Bruno Guimaraes working with performance manager Felipe Neves
Bruno has seen himself as an 'extension' of the coaching staff, a figure who can relay Howe's instructions, whether it is a change of shape or a different pressing approach, and the midfielder has embraced the role after the Newcastle boss recognised he had 'given everything for the club'. The numbers back those words up.
This is about an ever-present who has not missed a game for Newcastle through injury in more than two years. Bruno covered the most distance of any player in the Premier League last season, a staggering 423.09km, which was the equivalent of 10 marathons, while no one in Europe's top five leagues has won more ground duels or more fouls this season
That does not happen by accident, of course. Neves, who can work with Bruno up to six days a week, mainly on injury prevention, described the 27-year-old as 'one of the most dedicated professionals' he has encountered, who even has a hyperbaric chamber in his own home to aid recovery.
"He sacrifices a lot of his personal time to do what needs to be done," he explained. "There have been many times where I've arrived at his house and he's with his son [Matteo] and his son says, 'Stay with me and play!' but Bruno says, 'No, I need to work'. It's a quality that not many people have."
Bruno has not had to look too far for inspiration, of course. The Newcastle captain has leant on others and empowered Newcastle's leadership group rather than going it alone.

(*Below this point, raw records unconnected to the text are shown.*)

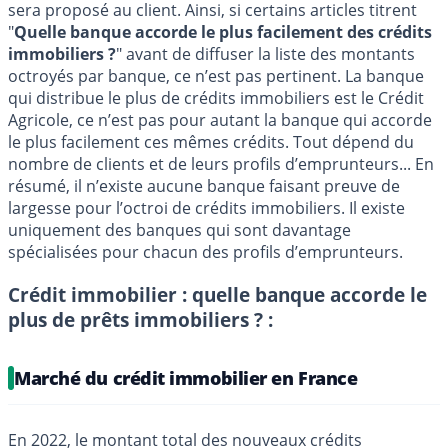
sera proposé au client. Ainsi, si certains articles titrent
"
Quelle banque accorde le plus facilement des crédits
immobiliers ?
" avant de diffuser la liste des montants
octroyés par banque, ce n’est pas pertinent. La banque
qui distribue le plus de crédits immobiliers est le Crédit
Agricole, ce n’est pas pour autant la banque qui accorde
le plus facilement ces mêmes crédits. Tout dépend du
nombre de clients et de leurs profils d’emprunteurs... En
résumé, il n’existe aucune banque faisant preuve de
largesse pour l’octroi de crédits immobiliers. Il existe
uniquement des banques qui sont davantage
spécialisées pour chacun des profils d’emprunteurs.
Crédit immobilier : quelle banque accorde le
plus de prêts immobiliers ? :
Marché du crédit immobilier en France
En 2022, le montant total des nouveaux crédits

It was striking, for instance, that when Kieran Trippier went to give the armband back to Bruno, who had come off, following the semi-final win against Arsenal, the Brazilian waved him away.
Just like Trippier and Dan Burn, who remain crucial figures in the dressing room, Bruno is not afraid to speak up when required. It was the Newcastle skipper who reminded his team-mates that they are at their best when they 'work hard' after slamming the 'shambles' against Man City last month. Similarly, following the 'mess' of a defeat at Brentford, back in December, Bruno wrote about the 'need' to 'put friendships aside' in his programme notes.
Bruno Guimaraes celebrates Athletico Paranense's Brazilian Cup win
Those words brought back memories for Nunes, who witnessed Bruno standing up and addressing his more experienced team-mates at half-time of the Brazilian Cup final in 2019. That was a night when Bruno told those around him in the dressing room to 'give him the ball' if they were 'afraid to play' because he wanted to be a 'champion'.
"The great differentiator for Bruno has always been his competitive capacity, his dissatisfaction with the status quo and the desire to go out, to win, to conquer regardless of where he was, the level he was at, not making any kind of excuses or letting any kind of difficulty stand in his way," Nunes added.
"He has always been a winner by nature not only due to his professional trajectory but also because he has always been a very positive athlete and person who always saw his future mapped out and did not believe at any moment in those who tried to block him. The speech during the Brazilian Cup actually represents a bit of that: this hunger, this desire to compete, to win, to take on responsibilities in moments of great pressure. So it is really something that characterises great leaders."